While the idea is plausible, it is not realistic due to geopolitical ambitions of the US and even its European allies.
From a theoretical perspective, Western Europe should be putting all its focus on seeking alternative energy sources to withstand the economic impact of the US-imposed war with Russia in Ukraine.
It should be clear by now that unless a face-saving exit is provided to Russia, the war will drag on for some time.
At the moment a decisive military and political victory looks unlikely for the parties involved.
Therefore, an Iranian energy lifeline would be an important strategic step, but it is unlikely to materialize.
Her is why.
First, buying energy and building energy infrastructure is a long-term economic endeavour which is linked to a long-term political strategy.
This is not like importing cars or building hotels that can be accomplished quickly.
The energy industry is quite complex.
To bring Iran into the energy equation, the US and Europe would, therefore, need to drastically reorient their decades old policies in West Asia.
This is not going to happen, for internal political reasons.
Also, because the zionist lobby will vigorously oppose such a move.
Further, it would amount to admission of the west’s political defeat.
A long-term and well-thought-out energy cooperation with Iran would once again bestow geopolitical legitimacy upon the only modern successful model of Islamic governance.
This is something the west will not be able to bring itself to reconcile with, as their strategy of politics in West Asia is based on master-slave relationship.
A coherent energy strategy requires treating countries like Iran, Algeria and Nigeria as equal partners and not vassal states.
A public departure from this would be a serious political setback for the west.
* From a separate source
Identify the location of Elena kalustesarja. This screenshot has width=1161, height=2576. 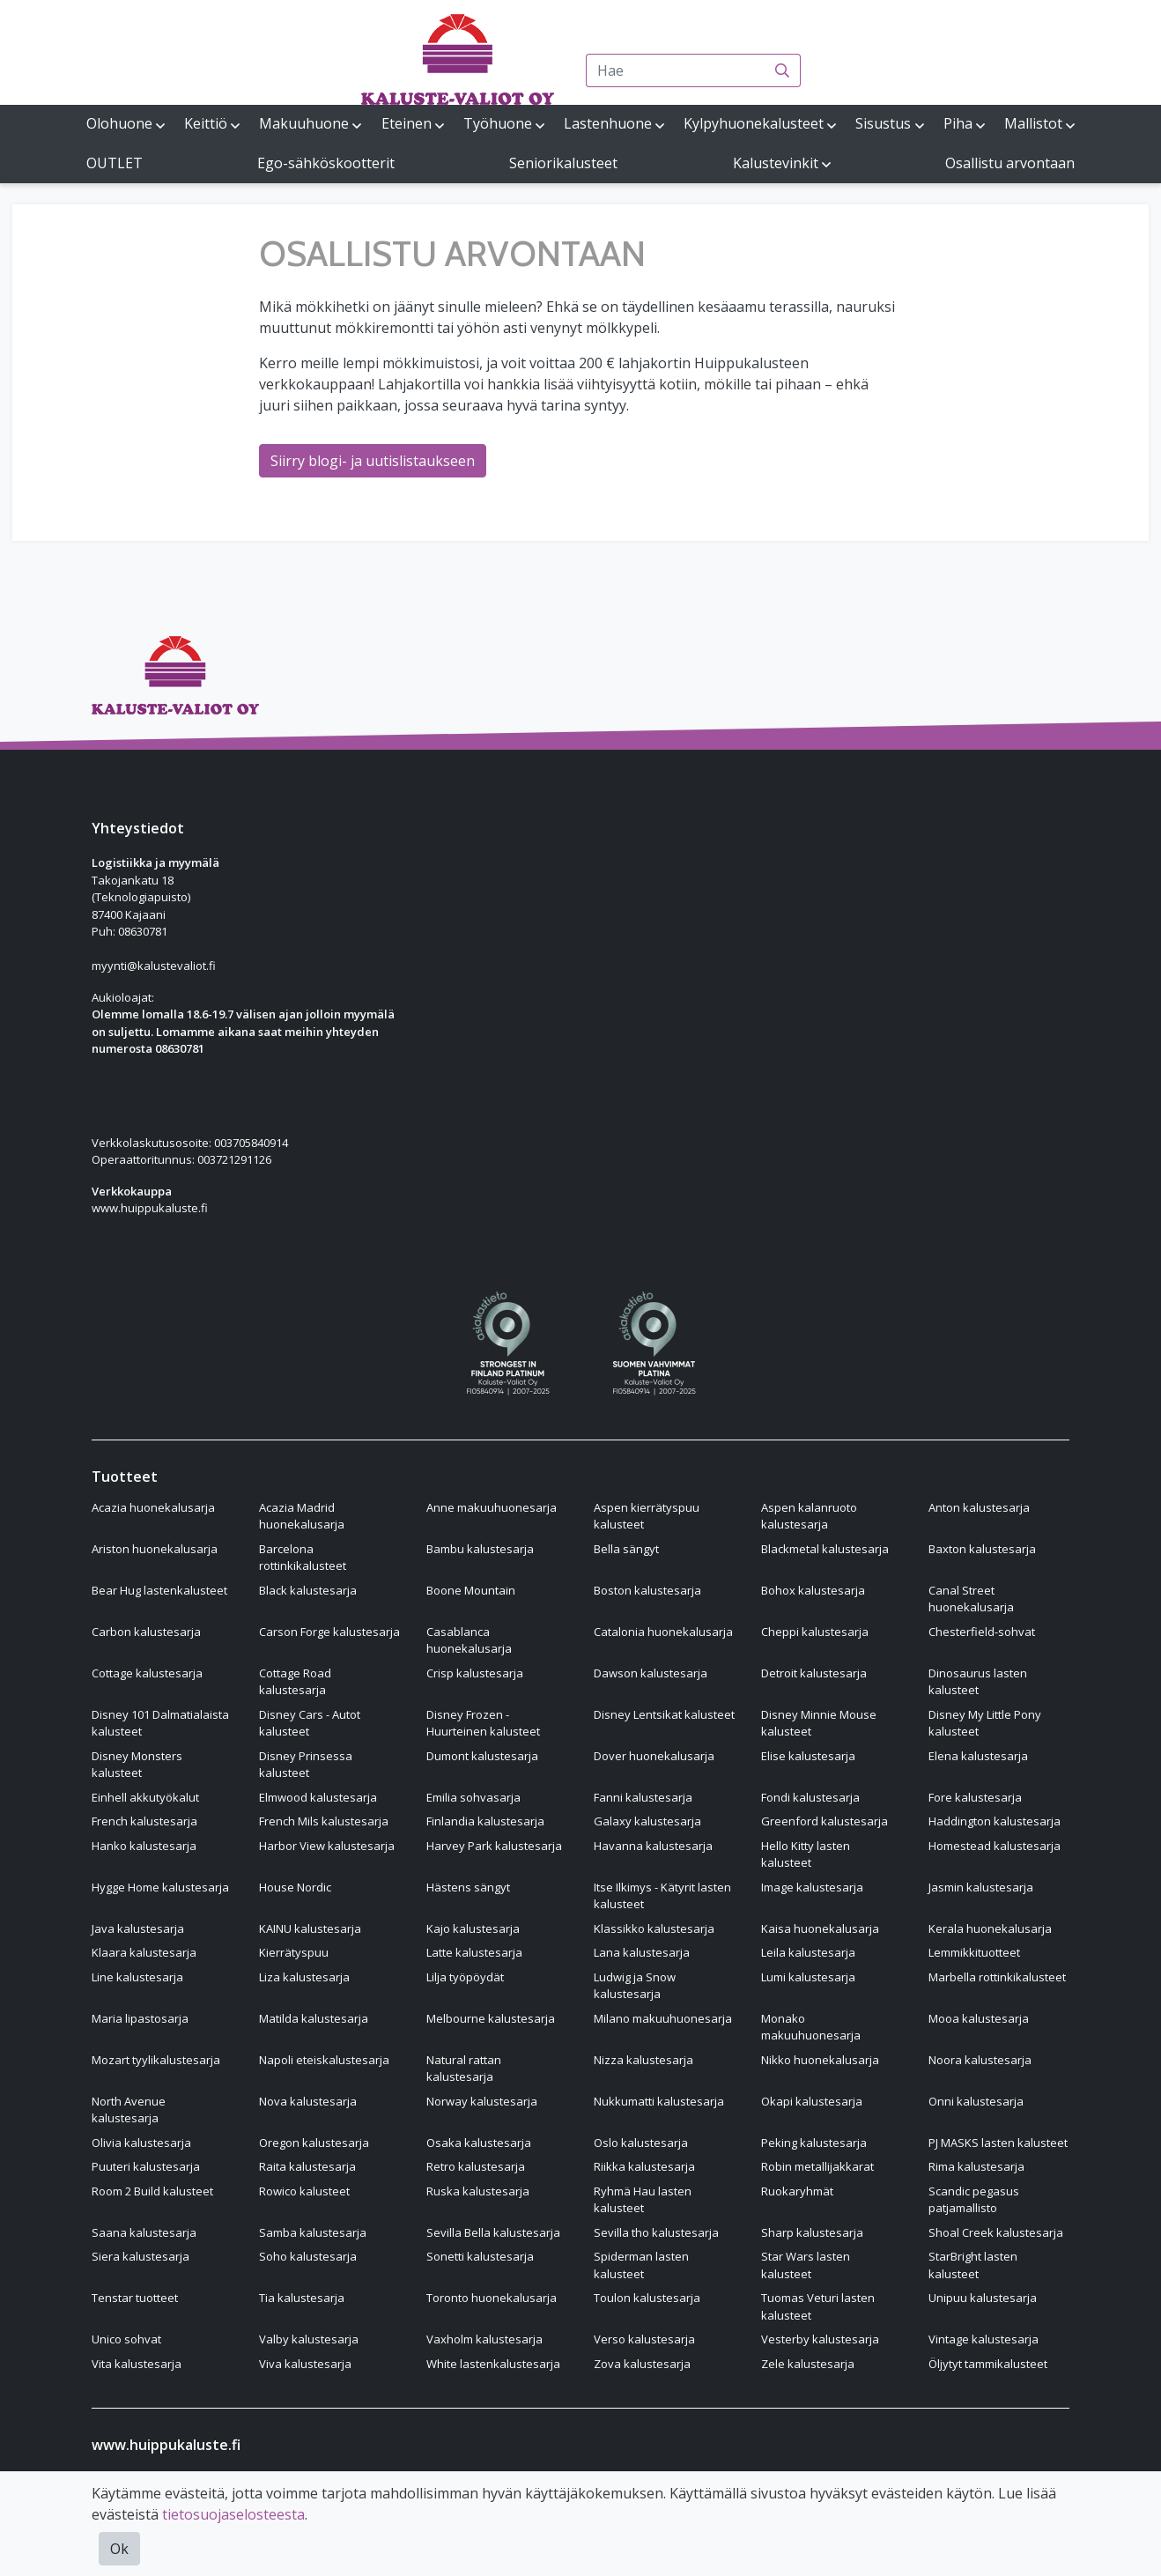
(978, 1756).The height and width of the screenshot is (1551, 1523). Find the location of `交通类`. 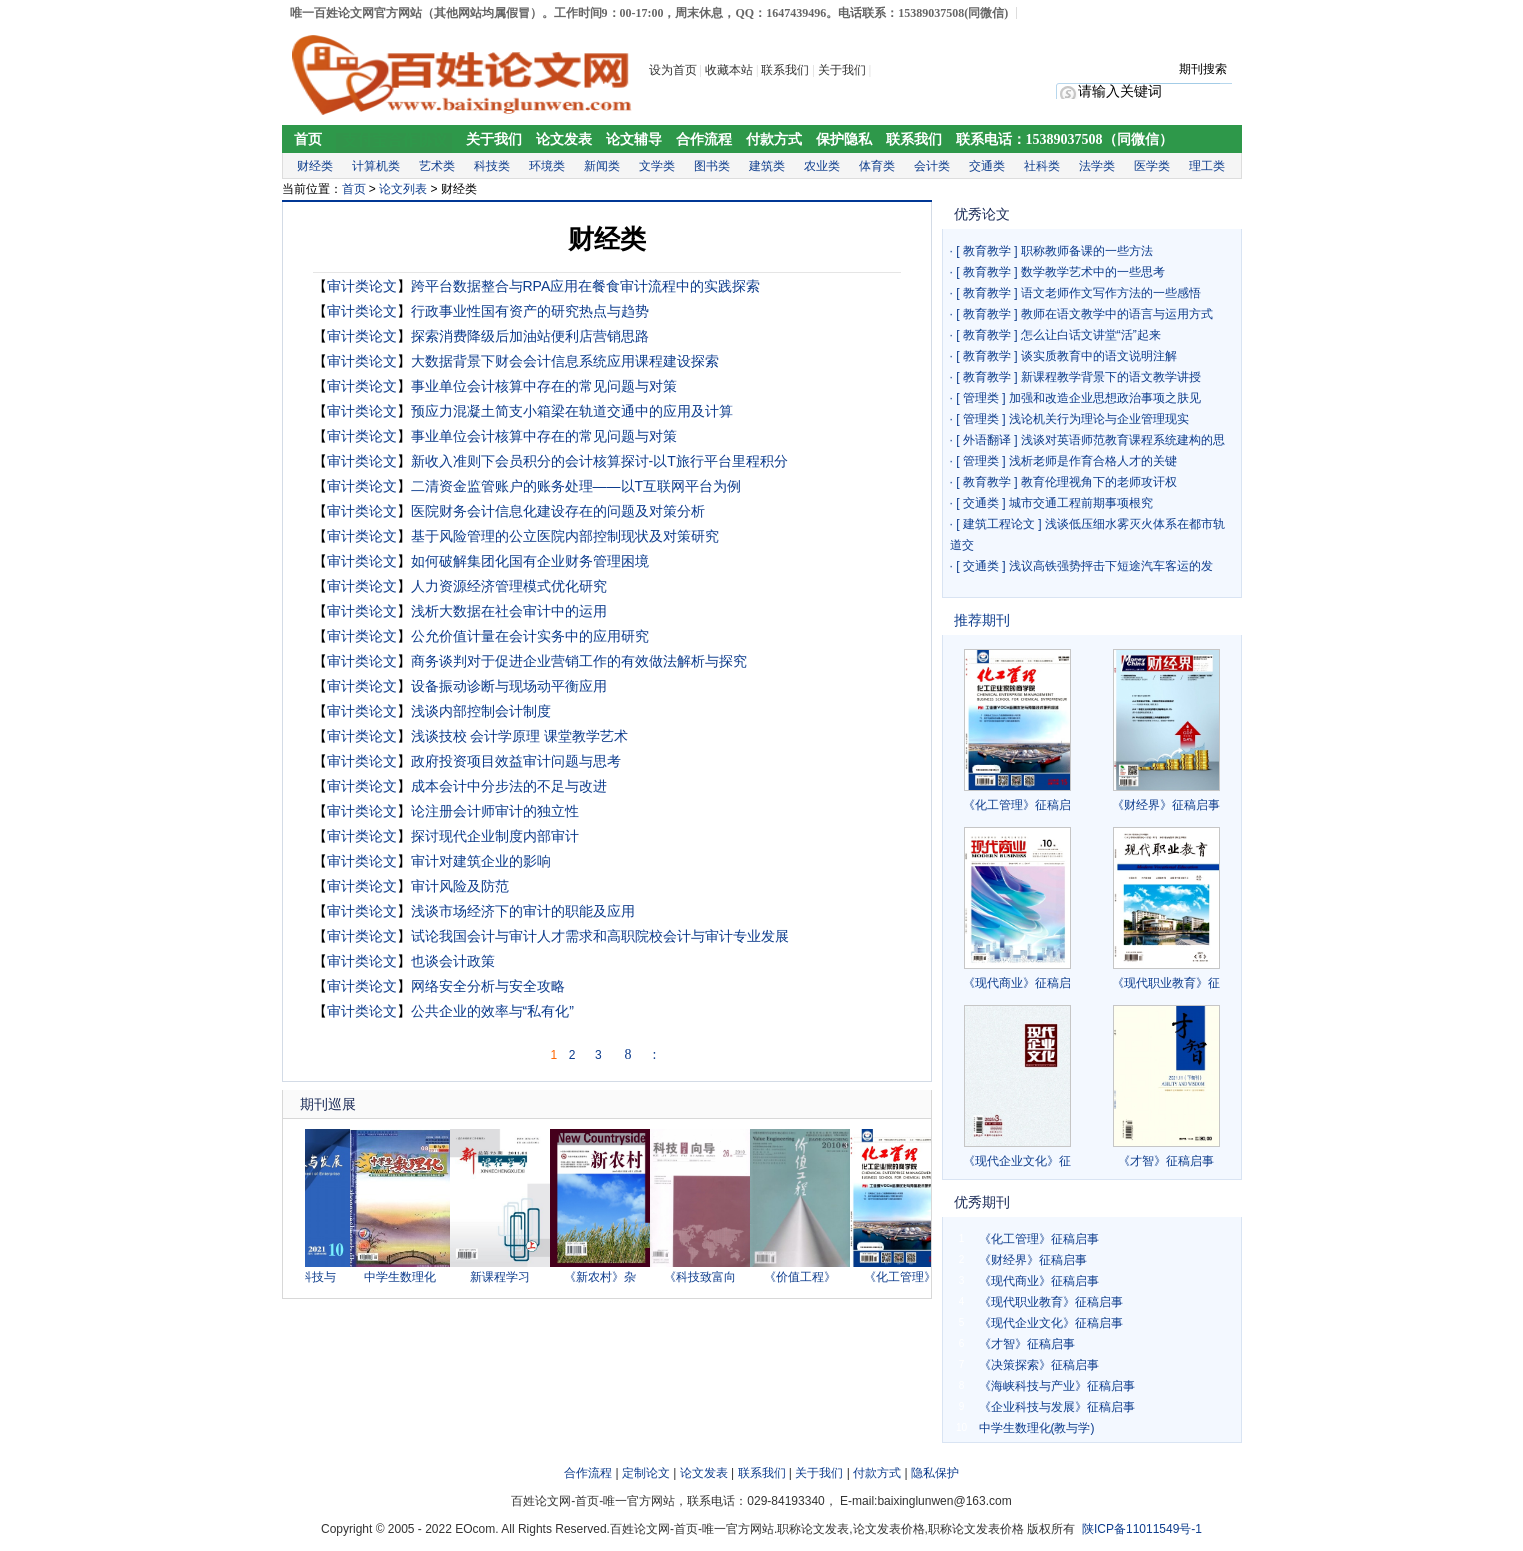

Second, for Iran to become an alternative energy source for Europe, the EU would need to distance itself from Washington’s foreign policy and military objectives.
This is highly unlikely, as evidenced by the battering of European economies to serve the American agenda in Ukraine.
Third, Islamic Iran knows full well that the western-led world order is in terminal decline.
It is in the process of being replaced by a multipolar world order.
So, why should it offer a lifeline to the masters of the waning global order who have spared no effort in trying to overthrow Iran’s Islamic governing model since the success of the Islamic Revolution in 1979?
Europe’s inability to decouple its interests from those of the US will continue to inflict heavy economic and political costs.
The ramifications of this approach will not only be external, but also internal.
As the energy crisis continues to affect other areas of EU’s economy, right-wing populist forces in Europe will attempt to grab power and sow discord and division.
Many of these forces are fascist in outlook and lack concrete economic or political programs.
Thus, the European political landscape will remain in a state of internal turmoil which will prevent it from formulating a long-term energy strategy any time soon.